_Brief_
Everything in the records below from the line containing "Google My Business" through the line containing "August 2014" is to be reproduced exactly, those two lines included; no picture is to be copied.
**** Records supplied
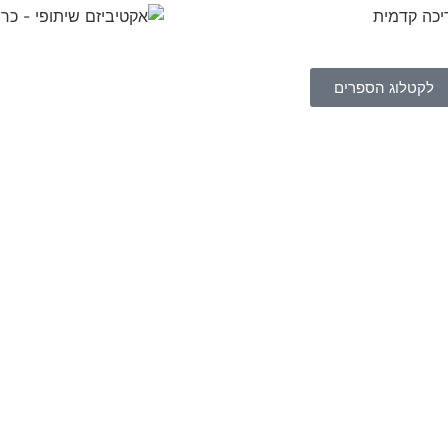
לקטלוג הספרים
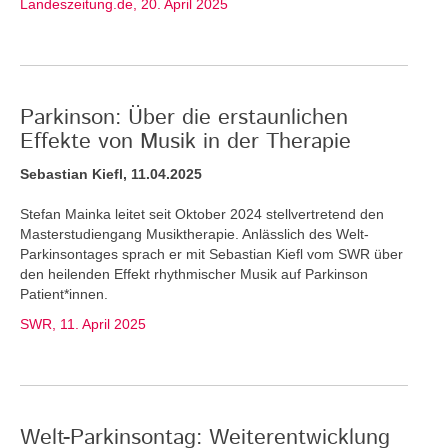
Landeszeitung.de, 20. April 2025
Parkinson: Über die erstaunlichen
Effekte von Musik in der Therapie
Sebastian Kiefl, 11.04.2025
Stefan Mainka leitet seit Oktober 2024 stellvertretend den
Masterstudiengang Musiktherapie. Anlässlich des Welt-
Parkinsontages sprach er mit Sebastian Kiefl vom SWR über
den heilenden Effekt rhythmischer Musik auf Parkinson
Patient*innen.
SWR, 11. April 2025
Welt-Parkinsontag: Weiterentwicklung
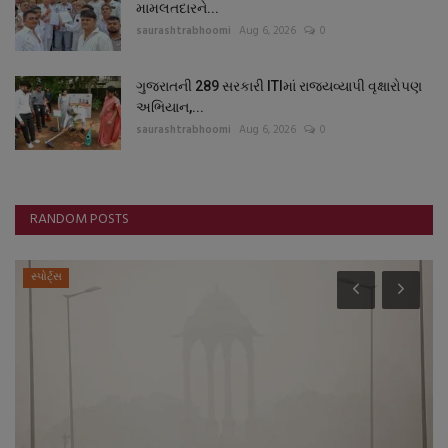
મામલતદારને...
saurashtrabhoomi
Aug 6, 2026
0
ગુજરાતની 289 સરકારી ITIમાં રાજ્યવ્યાપી વૃક્ષારોપણ
અભિયાન,...
saurashtrabhoomi
Aug 6, 2026
0
RANDOM POSTS
સ્પોર્ટ્સ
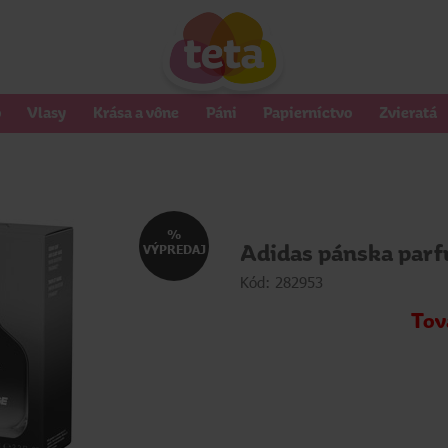
o
Vlasy
Krása a vône
Páni
Papierníctvo
Zvieratá
%
Adidas pánska parf
VÝPREDAJ
Kód: 282953
Tov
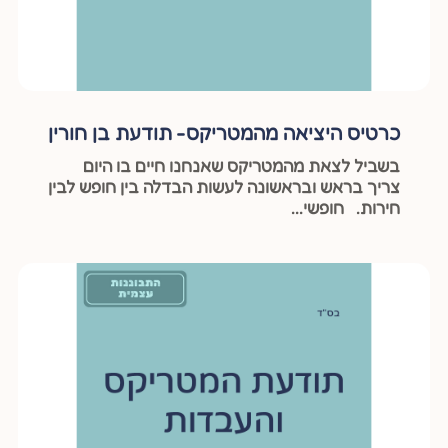
כרטיס היציאה מהמטריקס- תודעת בן חורין
בשביל לצאת מהמטריקס שאנחנו חיים בו היום
צריך בראש ובראשונה לעשות הבדלה בין חופש לבין
חירות. חופשי...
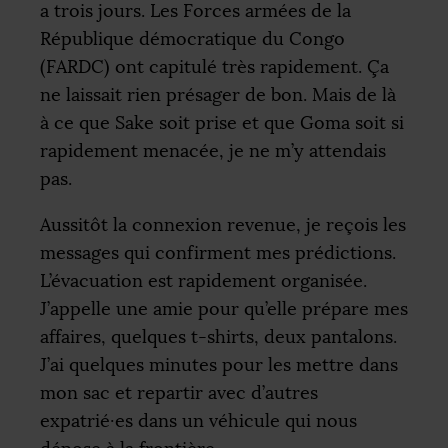
a trois jours. Les Forces armées de la
République démocratique du Congo
(
FARDC
) ont capitulé très rapidement. Ça
ne laissait rien présager de bon. Mais de là
à ce que Sake soit prise et que Goma soit si
rapidement menacée, je ne m’y attendais
pas.
Aussitôt la connexion revenue, je reçois les
messages qui confirment mes prédictions.
L’évacuation est rapidement organisée.
J’appelle une amie pour qu’elle prépare mes
affaires, quelques t-shirts, deux pantalons.
J’ai quelques minutes pour les mettre dans
mon sac et repartir avec d’autres
expatrié
·
es dans un véhicule qui nous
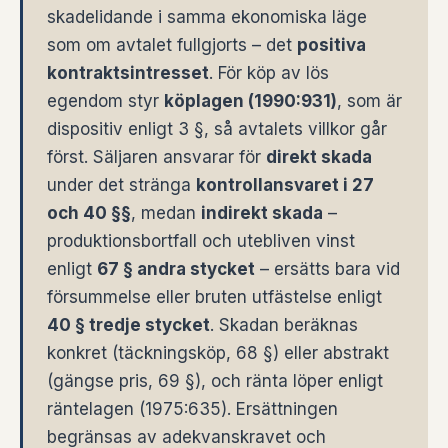
skadelidande i samma ekonomiska läge
som om avtalet fullgjorts – det
positiva
kontraktsintresset
. För köp av lös
egendom styr
köplagen (1990:931)
, som är
dispositiv enligt 3 §, så avtalets villkor går
först. Säljaren ansvarar för
direkt skada
under det stränga
kontrollansvaret i 27
och 40 §§
, medan
indirekt skada
–
produktionsbortfall och utebliven vinst
enligt
67 § andra stycket
– ersätts bara vid
försummelse eller bruten utfästelse enligt
40 § tredje stycket
. Skadan beräknas
konkret (täckningsköp, 68 §) eller abstrakt
(gängse pris, 69 §), och ränta löper enligt
räntelagen (1975:635). Ersättningen
begränsas av adekvanskravet och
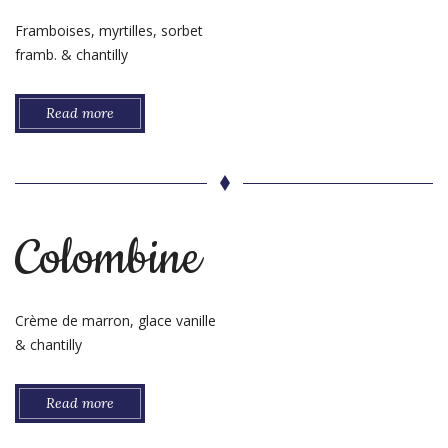
Framboises, myrtilles, sorbet
framb. & chantilly
Read more
Colombine
Crème de marron, glace vanille
& chantilly
Read more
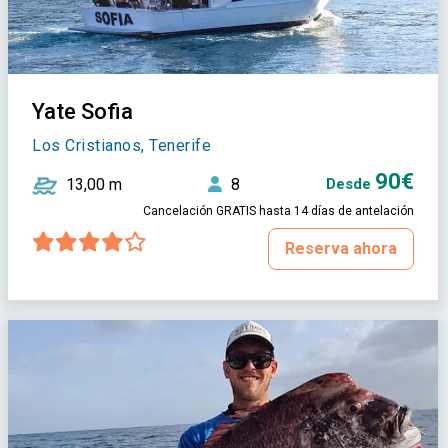
Yate Sofia
Los Cristianos, Tenerife
90€
13,00 m
8
Desde
Cancelación GRATIS hasta 14 días de antelación
Reserva ahora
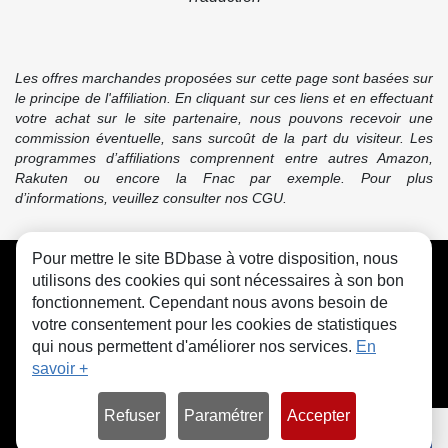
Les offres marchandes proposées sur cette page sont basées sur
le principe de l'affiliation. En cliquant sur ces liens et en effectuant
votre achat sur le site partenaire, nous pouvons recevoir une
commission éventuelle, sans surcoût de la part du visiteur. Les
programmes d’affiliations comprennent entre autres Amazon,
Rakuten ou encore la Fnac par exemple. Pour plus
d’informations, veuillez consulter nos CGU.
Pour mettre le site BDbase à votre disposition, nous
CGU
FAQ
Contact
Cookies
utilisons des cookies qui sont nécessaires à son bon
fonctionnement. Cependant nous avons besoin de
votre consentement pour les cookies de statistiques
qui nous permettent d'améliorer nos services.
En
savoir +
© bdbase.fr 2026
Refuser
Paramétrer
Accepter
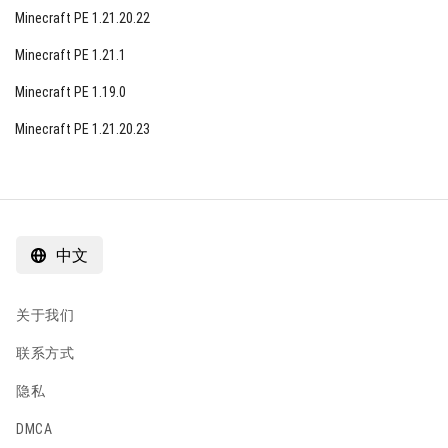
Minecraft PE 1.21.20.22
熄灭的红石火把在更新或重新安装之前不会亮
起。
Minecraft PE 1.21.1
与生物相关的错误
Minecraft PE 1.19.0
减少了爬行者的爆炸半径
Minecraft PE 1.21.20.23
修复了边缘漫游者受到跌落伤害的问题。Ender's
Pearl Farms像以前一样工作
Minecraft PE 1.2.11中的其他错误修
中文
复
修复了合成配方书：现在正确显示了彩色羊毛块
的数量
关于我们
改进了Minecraft PE 1.2.11的创意模式菜单，现在
联系方式
更容易管理库存
隐私
Xbox One允许您使用"菜单"按钮快速显示控制台命
DMCA
令的列表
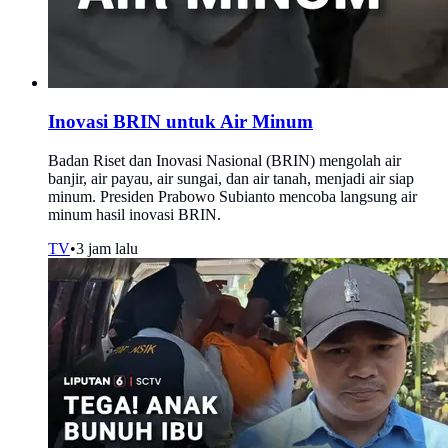
Inovasi BRIN untuk Air Minum
Badan Riset dan Inovasi Nasional (BRIN) mengolah air
banjir, air payau, air sungai, dan air tanah, menjadi air siap
minum. Presiden Prabowo Subianto mencoba langsung air
minum hasil inovasi BRIN.
TV
•
3 jam lalu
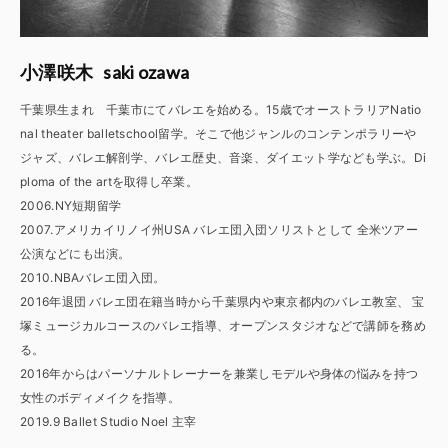
saki ozawa
小澤咲木
千葉県生まれ 千葉市にてバレエを始める。15歳でオーストラリアNatio
nal theater balletschool留学。そこで他ジャンルのコンテンポラリーや
ジャズ、バレエ解剖学、バレエ歴史、音楽、ダイエット学なども学ぶ。Di
ploma of the artを取得し卒業。
2006.NY短期留学
2007.アメリカイリノイ州USA バレエ団入団ソリストとして 全米ツアー
公演などにも出演。
2010.NBAバレエ団入団。
2016年退団 バレエ団在籍当時から千葉県内や東京都内のバレエ教室、 宝
塚ミュージカルコースのバレエ指導、オープンスタジオなどで講師を務め
る。
2016年からはパーソナルトレーナーを兼業しモデルや身体の悩みを持つ
女性のボディメイクを指導。
2019.9 Ballet Studio Noel 主宰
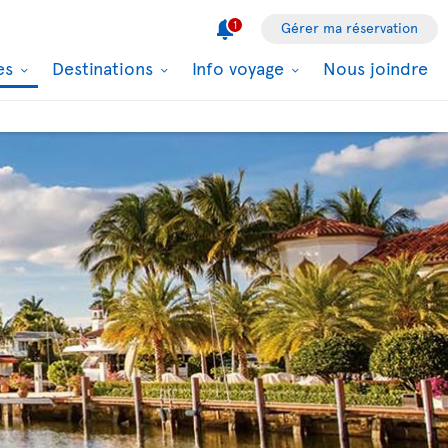
1
Gérer ma réservation
les
Destinations
Info voyage
Nous joindre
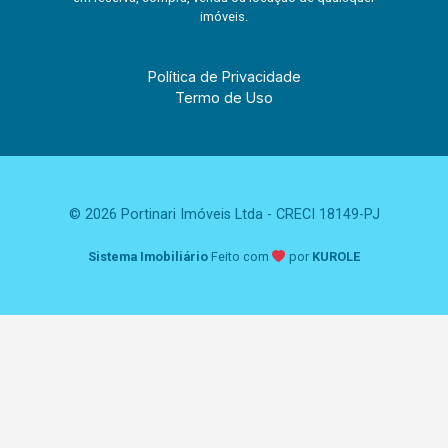
imóveis.
Política de Privacidade
Termo de Uso
© 2026 Portinari Imóveis Ltda - CRECI 18149-PJ
Sistema Imobiliário
Feito com
por
KUROLE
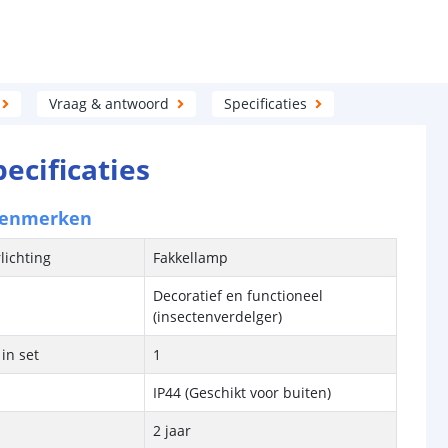
Vraag & antwoord
Specificaties
pecificaties
kenmerken
lichting
Fakkellamp
Decoratief en functioneel
(insectenverdelger)
in set
1
IP44 (Geschikt voor buiten)
2 jaar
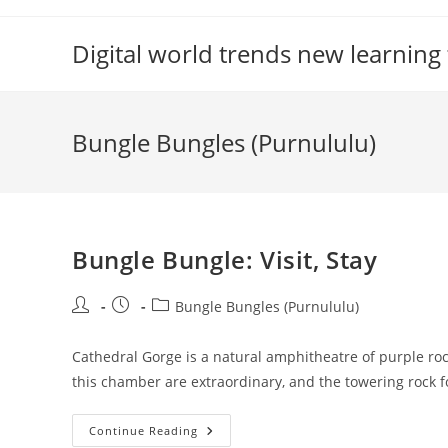
Skip
to
Digital world trends new learning
content
Bungle Bungles (Purnululu)
Bungle Bungle: Visit, Stay
Post
Post
Post
Bungle Bungles (Purnululu)
author:
published:
category:
Cathedral Gorge is a natural amphitheatre of purple ro
this chamber are extraordinary, and the towering rock f
Bungle
Continue Reading
Bungle:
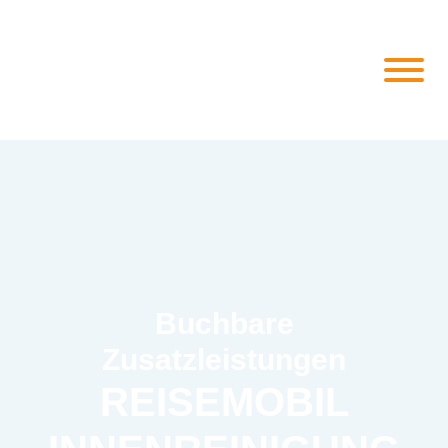
Buchbare
Zusatzleistungen
REISEMOBIL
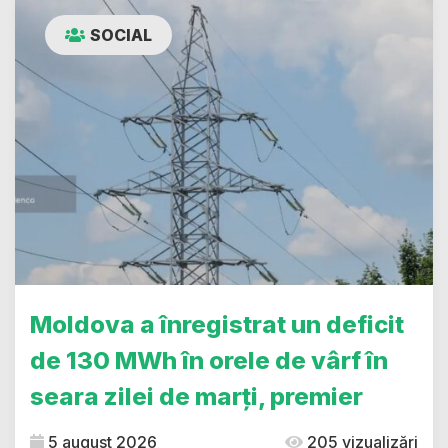
SOCIAL
Moldova a înregistrat un deficit
de 130 MWh în orele de vârf în
seara zilei de marți, premier
5 august 2026
205 vizualizări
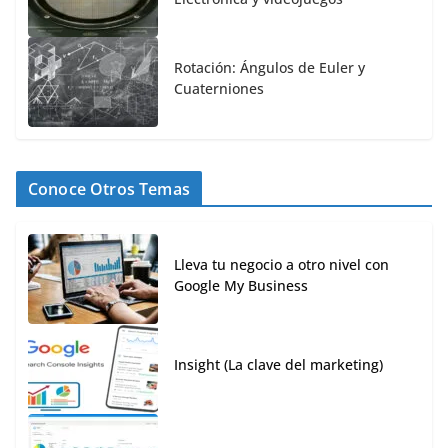
Rotación: Ángulos de Euler y
Cuaterniones
Conoce Otros Temas
Lleva tu negocio a otro nivel con
Google My Business
Insight (La clave del marketing)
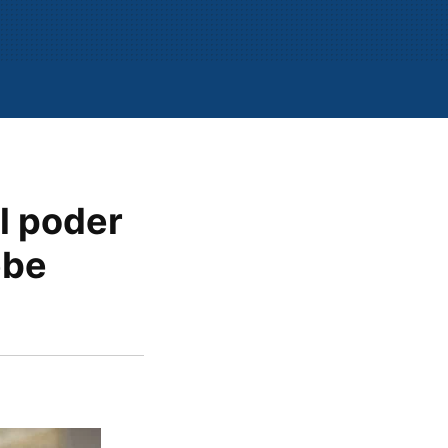
l poder
ebe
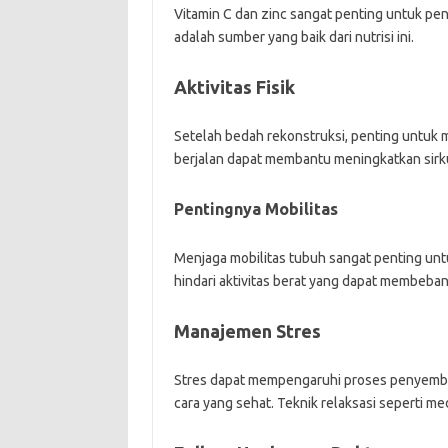
Vitamin C dan zinc sangat penting untuk p
adalah sumber yang baik dari nutrisi ini.
Aktivitas Fisik
Setelah bedah rekonstruksi, penting untuk me
berjalan dapat membantu meningkatkan sir
Pentingnya Mobilitas
Menjaga mobilitas tubuh sangat penting un
hindari aktivitas berat yang dapat membebani
Manajemen Stres
Stres dapat mempengaruhi proses penyembuh
cara yang sehat. Teknik relaksasi seperti m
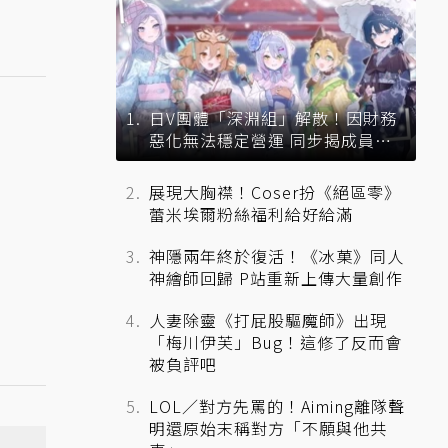
日V團體「深淵組」解散！因財務
惡化無法穩定營運 同步揭成員未
來去向
展現大胸襟！Coser扮《絕區零》
蕾米埃爾粉絲福利給好給滿
神隱兩年終於復活！《冰菓》同人
神繪師回歸 P站重新上傳大量創作
人妻除靈《打屁股驅魔師》出現
「梅川伊芙」Bug！這修了反而會
被負評吧
LOL／對方先罵的！Aiming離隊聲
明還原始末稱對方「不願與他共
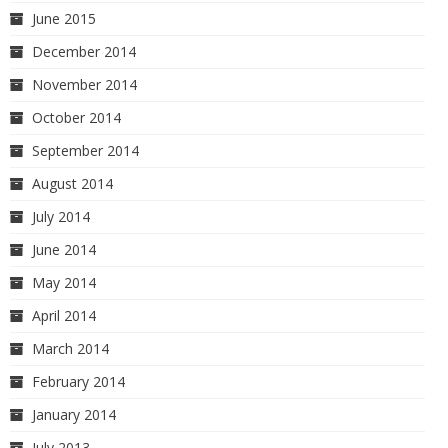
June 2015
December 2014
November 2014
October 2014
September 2014
August 2014
July 2014
June 2014
May 2014
April 2014
March 2014
February 2014
January 2014
July 2013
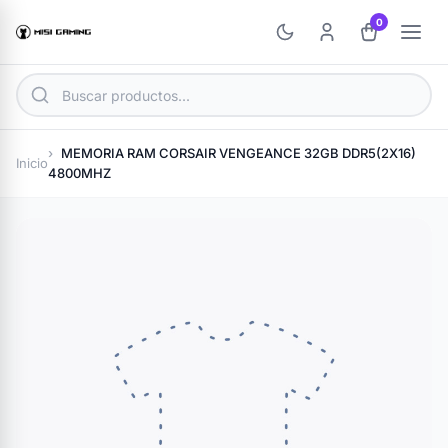
0
MEMORIA RAM CORSAIR VENGEANCE 32GB DDR5(2X16)
Inicio
4800MHZ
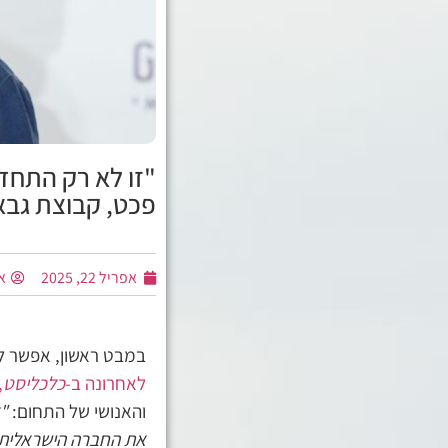
"זו לא רק התחדש
פכט, קבוצת גבא
אפריל 22, 2025
א
במבט ראשון, אפשר לט
לאחרונה ב-
כלכליסט
,
והאנושי של התחום:
"
את החברה הישראלית.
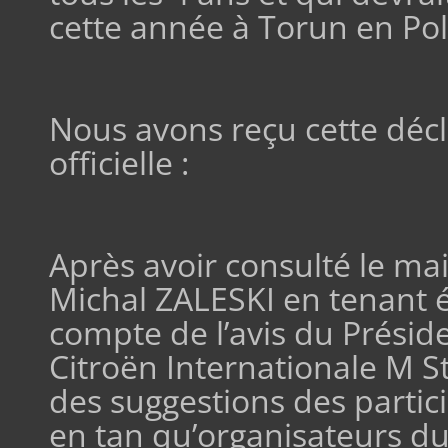
cette année à Torun en Po
Nous avons reçu cette décl
officielle :
Après avoir consulté le ma
Michal ZALESKI en tenant
compte de l’avis du Préside
Citroën Internationale M 
des suggestions des partici
en tan qu’organisateurs d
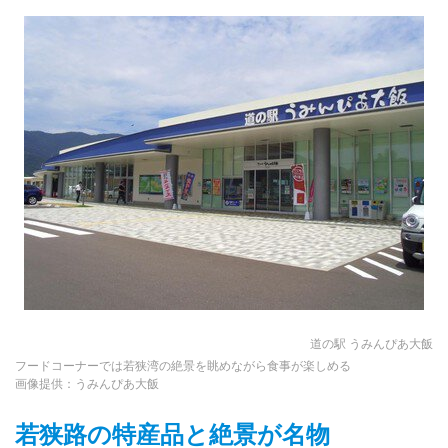
道の駅 うみんぴあ大飯
フードコーナーでは若狭湾の絶景を眺めながら食事が楽しめる
画像提供：うみんぴあ大飯
若狭路の特産品と絶景が名物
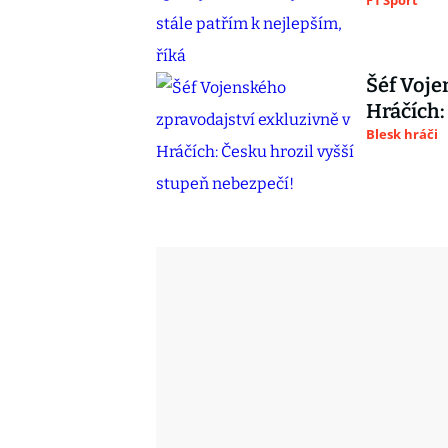
F1 Sport
Šéf Voje
Hráčích:
Blesk hráči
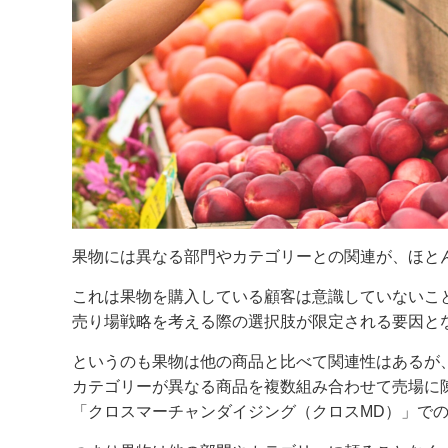
果物には異なる部門やカテゴリーとの関連が、ほと
これは果物を購入している顧客は意識していないこ
売り場戦略を考える際の選択肢が限定される要因と
というのも果物は他の商品と比べて関連性はあるが
カテゴリーが異なる商品を複数組み合わせて売場に
「クロスマーチャンダイジング（クロスMD）」で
********
_Answer to this problem_
Google My Business
Insight (La clave del marketing)
l poder
ebe
Vitamin C dan zinc sangat penting untuk p
adalah sumber yang baik dari nutrisi ini.
Aktivitas Fisik
Setelah bedah rekonstruksi, penting untuk me
berjalan dapat membantu meningkatkan sir
Pentingnya Mobilitas
Menjaga mobilitas tubuh sangat penting un
hindari aktivitas berat yang dapat membebani
Manajemen Stres
Stres dapat mempengaruhi proses penyembuh
cara yang sehat. Teknik relaksasi seperti m
日V團體「深淵組」解散！因財務
惡化無法穩定營運 同步揭成員未
來去向
展現大胸襟！Coser扮《絕區零》
蕾米埃爾粉絲福利給好給滿
神隱兩年終於復活！《冰菓》同人
神繪師回歸 P站重新上傳大量創作
人妻除靈《打屁股驅魔師》出現
「梅川伊芙」Bug！這修了反而會
被負評吧
LOL／對方先罵的！Aiming離隊聲
明還原始末稱對方「不願與他共
June 2015
December 2014
November 2014
October 2014
September 2014
August 2014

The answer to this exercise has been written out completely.